La préposition [hénékén], que j’ai traduite par « en raison de« , peut aussi se traduire « à cause de« , « en faveur de« , « pour l’amour de« , « par rapport à« . Il y a toujours l’idée de causalité, mais cette causalité peut exprimer des nuances différentes, la réflexion, la préférence, l’attachement… Marc nous signifie que ce qui compte, c’est le changement objectif d’ordre de priorités, le ré-ordonnancement objectif de l’existence, et le lien de causalité avec la personne de Jésus (« moi« ) et sa mission (« l’évangile« ).

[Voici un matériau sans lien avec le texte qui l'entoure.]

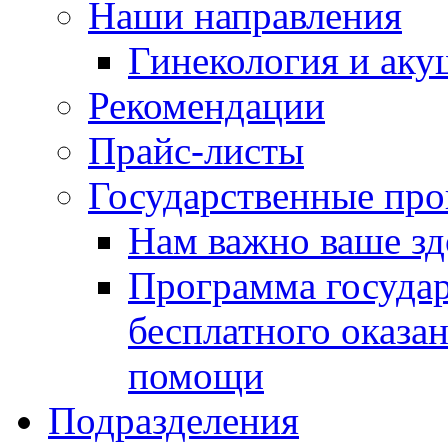
Наши направления
Гинекология и аку
Рекомендации
Прайс-листы
Государственные пр
Нам важно ваше зд
Программа госуда
бесплатного оказа
помощи
Подразделения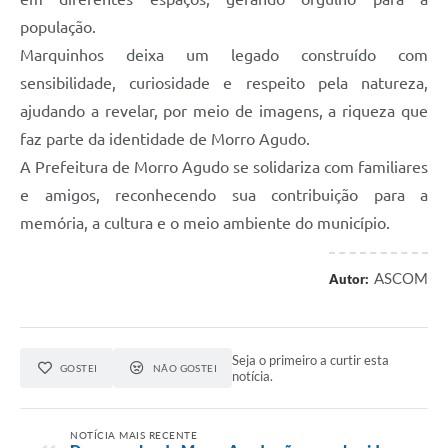
população.
Marquinhos deixa um legado construído com
sensibilidade, curiosidade e respeito pela natureza,
ajudando a revelar, por meio de imagens, a riqueza que
faz parte da identidade de Morro Agudo.
A Prefeitura de Morro Agudo se solidariza com familiares
e amigos, reconhecendo sua contribuição para a
memória, a cultura e o meio ambiente do município.
ASCOM
Autor:
Seja o primeiro a curtir esta
GOSTEI
NÃO GOSTEI
notícia.
NOTÍCIA MAIS RECENTE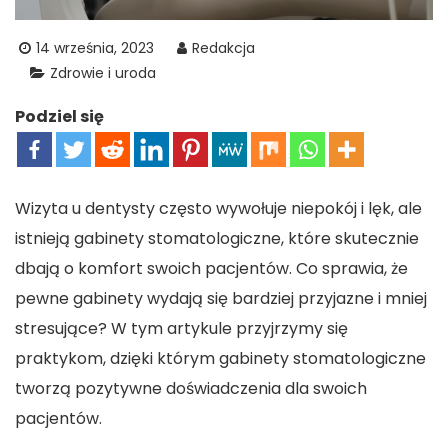
14 września, 2023
Redakcja
Zdrowie i uroda
Podziel się
Wizyta u dentysty często wywołuje niepokój i lęk, ale
istnieją gabinety stomatologiczne, które skutecznie
dbają o komfort swoich pacjentów. Co sprawia, że
pewne gabinety wydają się bardziej przyjazne i mniej
stresujące? W tym artykule przyjrzymy się
praktykom, dzięki którym gabinety stomatologiczne
tworzą pozytywne doświadczenia dla swoich
pacjentów.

Ce qui montre que, dans l’esprit de l’intéressé, le lien est explicite -même s’il n’est pas exprès, si d’autres ne savent pas que de là vient un tel changement-.

L’énumération faite par Jésus est fort intéressante. La « maison » me fait tout de suite penser à Abraham, avec l’ordre initial qui lui est donné : « Quitte ton pays, ton lieu natal et la maison de ton père » (Gn.12,1), et la reprise que Jésus lui-même en fait de retour à Nazareth : « Un prophète n’est ignoré que dans son pays, son milieu natal et dans sa maison » (Mc.6 ,4). Le premier mot nous met donc dans la suite de ceux qui, comme Abraham, ont su obéir et, pour cela, renoncer.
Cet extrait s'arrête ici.